Do you keep an eye on Strasbourg? And what do you remember from your time there?

“I spent nine years there, I got all my education in Strasbourg. I arrived at 13 in Strasbourg and I left when I was going to be 23 years old, so obviously it’s the club that started my career. So yes, I look at all the results, I watch the matches as well.”

How do you think the team is different today compared to when you played for the club?

“Well, I only played in the first division for Strasbourg, so I have not known the second division. We played in the European Cup, so these are different times, we cannot compare. With Strasbourg we played AC Milan in the UEFA Cup, we played Inter Milan, we eliminated Liverpool and Glasgow Rangers, we won the League Cup, we made a French Cup final, so I can only say that it was a beautiful time at Strasbourg. ”

The Strasbourg team today, with the work of Thierry Laurey and Marc Keller etc, has nevertheless recovered well. What do you think?

“Ah yes, the most important thing this year is to stay in the first division. And after that, everything in its own time. If they manage to stay in the first division, they will have done very well because often when a team goes up, it goes down the year after. So I hope they will stay up, and especially that they will evolve in the coming years. Anyway, they will evolve in the first division. In that case, I would say, the bet will be won.”

And if you had to name a player who has distinguished himself in the team this season, who would it be?

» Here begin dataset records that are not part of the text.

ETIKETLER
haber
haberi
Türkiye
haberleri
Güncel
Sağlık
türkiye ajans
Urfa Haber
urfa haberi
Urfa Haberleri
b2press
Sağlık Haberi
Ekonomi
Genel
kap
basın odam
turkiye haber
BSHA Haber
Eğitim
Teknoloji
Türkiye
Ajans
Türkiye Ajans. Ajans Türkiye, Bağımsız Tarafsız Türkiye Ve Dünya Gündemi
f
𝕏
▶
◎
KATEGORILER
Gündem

“Ah, it’s the left midfielder. I like Liénard because he’s one of the players who knew the team at the bottom, who went up, who allowed the club to go up. We see that, even in the first division, he does not have too many difficulties. It shows that sometimes you need a little luck to make a career.”

France national team

Do you think the choice of starting XI is easy? Is it obvious? Obviously this question, that is on everyone’s lips right now, concerns the World Cup.

“Oh no, it’s going to be complicated, because in France we have a lot of talented players. We saw that during the last match; there was no Bakayoko, there was no Kanté, and we saw Tolisso who was extraordinary. There’s Rabiot, we thought that after Matuidi left Paris, it was going to be complicated, but we can see that he is performing well with Juve. There is Lemar in Monaco, there is Rabiot in Paris, there are plenty of choice in midfield. Up front, I won’t even talk about it…”

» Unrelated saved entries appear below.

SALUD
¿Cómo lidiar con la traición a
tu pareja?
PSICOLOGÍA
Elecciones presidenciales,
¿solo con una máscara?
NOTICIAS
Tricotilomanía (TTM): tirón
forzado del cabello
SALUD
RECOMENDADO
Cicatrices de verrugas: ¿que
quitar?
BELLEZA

What do you think of the attacking positions in the French team? Who are your favourites?

“Well, talking about midfield and up front, we have Martial, there is Griezmann, there is Lacazette, there is Giroud, who else is there? There is Dembélé, if he gets back from injury, we have Coman, there are so many great players. There is Fekir, who is having a great season with Lyon, there is Mbappé in Paris, so there are many people up front. I would not want to be in the place of Didier Deschamps. At the same time it’s good, it’s extraordinary for us, but the choices will be complicated because there really is a lot of choice.”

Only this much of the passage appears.